Ideale 2004
„Man könnte sagen unsere Ideale sind wie Scheinwerfer. Sie erleuchten den Weg vor uns. Ohne sie sind wir verloren, unfähig Entscheidungen zu treffen. Mit ihnen haben wir eine gute Chance zum Erfolg. Wir brauchen klare, starke Ideale.”
Aus: „Understanding our Ideals”, Lehrfilm USA, Schwarz-Weiß, undatiert, Autor/in unbekannt, Prelinger Archive
Die Arbeit Ideale spürt der Fragestellung nach, ob Ideale noch Bedeutung und Einfluss in unserem Leben haben. Und wenn sie es haben: Welches sind diese Ideale? Wie haben sie sich im Vergleich zu früheren Zeiten verändert?

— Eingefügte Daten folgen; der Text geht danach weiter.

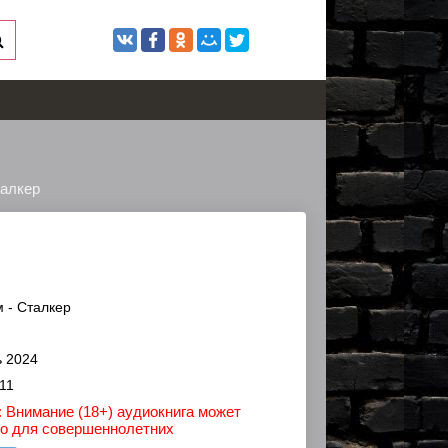
талкер
 - Сталкер
 2024
11
 Внимание (18+) аудиокнига может
ко для совершеннолетних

Ausgehend von diesen Fragen fanden bisher 45 Gespräche statt. Ich habe Menschen meines Umfeldes gebeten etwas über ihre persönliche Sicht auf Ideale zu erzählen. Zusätzlich wurden alle Befragten fotografiert.
Als erstes Zwischenergebnis wurde der Film Ideale 2004 präsentiert. In diesem Film habe ich kurze Ausschnitte aus den bisherigen Gesprächen gewählt und in Bezug zueinander gesetzt.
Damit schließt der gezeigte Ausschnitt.